• **TASK OBJECTIVE**
The line with "註冊 (393, 9)" marks where to begin. Please copy it and each line after it to the end of the records below, exactly.

• **STORED DATA**
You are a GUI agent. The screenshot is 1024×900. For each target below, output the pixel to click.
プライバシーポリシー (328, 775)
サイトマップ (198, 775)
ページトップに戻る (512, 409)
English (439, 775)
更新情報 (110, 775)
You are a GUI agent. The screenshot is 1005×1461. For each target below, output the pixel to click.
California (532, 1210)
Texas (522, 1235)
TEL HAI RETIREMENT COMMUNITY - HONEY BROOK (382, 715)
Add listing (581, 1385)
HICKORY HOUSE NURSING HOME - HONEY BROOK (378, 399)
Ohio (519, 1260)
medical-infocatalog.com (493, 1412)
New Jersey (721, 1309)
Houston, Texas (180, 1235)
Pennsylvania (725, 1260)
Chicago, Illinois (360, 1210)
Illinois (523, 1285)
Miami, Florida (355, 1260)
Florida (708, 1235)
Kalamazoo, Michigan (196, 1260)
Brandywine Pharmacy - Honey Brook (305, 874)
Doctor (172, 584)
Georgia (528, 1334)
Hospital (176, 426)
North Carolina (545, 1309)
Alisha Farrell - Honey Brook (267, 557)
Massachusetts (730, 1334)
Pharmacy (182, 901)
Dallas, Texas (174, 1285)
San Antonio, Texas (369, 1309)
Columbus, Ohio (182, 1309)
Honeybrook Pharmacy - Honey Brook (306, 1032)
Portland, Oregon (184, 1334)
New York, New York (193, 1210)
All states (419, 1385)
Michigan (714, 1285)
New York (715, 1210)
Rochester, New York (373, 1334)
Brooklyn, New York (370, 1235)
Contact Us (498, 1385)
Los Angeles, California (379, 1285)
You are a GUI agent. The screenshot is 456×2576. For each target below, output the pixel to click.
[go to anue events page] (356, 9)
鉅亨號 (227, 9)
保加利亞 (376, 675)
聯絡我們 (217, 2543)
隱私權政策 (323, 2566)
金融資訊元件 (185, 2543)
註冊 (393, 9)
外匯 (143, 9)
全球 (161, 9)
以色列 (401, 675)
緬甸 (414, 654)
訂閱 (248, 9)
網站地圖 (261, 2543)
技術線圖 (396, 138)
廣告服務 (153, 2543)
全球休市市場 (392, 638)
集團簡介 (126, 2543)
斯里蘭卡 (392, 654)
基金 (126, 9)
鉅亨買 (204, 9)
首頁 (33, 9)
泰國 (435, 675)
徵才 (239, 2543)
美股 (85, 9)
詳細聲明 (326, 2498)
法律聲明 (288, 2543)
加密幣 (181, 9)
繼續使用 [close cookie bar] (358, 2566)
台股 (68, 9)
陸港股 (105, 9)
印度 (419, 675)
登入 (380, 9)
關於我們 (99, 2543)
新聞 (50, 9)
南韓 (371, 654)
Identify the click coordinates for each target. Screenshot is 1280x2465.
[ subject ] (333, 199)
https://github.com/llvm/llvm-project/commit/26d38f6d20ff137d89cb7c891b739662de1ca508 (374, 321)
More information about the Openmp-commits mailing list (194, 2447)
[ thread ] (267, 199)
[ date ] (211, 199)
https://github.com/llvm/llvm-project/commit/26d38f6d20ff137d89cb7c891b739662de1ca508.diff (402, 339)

• **COMPLETED EXERCISE**
註冊 (393, 9)
外匯 (143, 9)
全球 (161, 9)
以色列 (401, 675)
緬甸 (414, 654)
訂閱 (248, 9)
網站地圖 (261, 2543)
技術線圖 (396, 138)
廣告服務 (153, 2543)
全球休市市場 (392, 638)
集團簡介 (126, 2543)
斯里蘭卡 (392, 654)
基金 (126, 9)
鉅亨買 (204, 9)
首頁 (33, 9)
泰國 (435, 675)
徵才 (239, 2543)
美股 (85, 9)
詳細聲明 (326, 2498)
法律聲明 (288, 2543)
加密幣 (181, 9)
繼續使用 [close cookie bar] (358, 2566)
台股 (68, 9)
陸港股 (105, 9)
印度 (419, 675)
登入 (380, 9)
關於我們 (99, 2543)
新聞 (50, 9)
南韓 (371, 654)
Identify the click coordinates for each target. Screenshot is 1280x2465.
[ subject ] (333, 199)
https://github.com/llvm/llvm-project/commit/26d38f6d20ff137d89cb7c891b739662de1ca508 (374, 321)
More information about the Openmp-commits mailing list (194, 2447)
[ thread ] (267, 199)
[ date ] (211, 199)
https://github.com/llvm/llvm-project/commit/26d38f6d20ff137d89cb7c891b739662de1ca508.diff (402, 339)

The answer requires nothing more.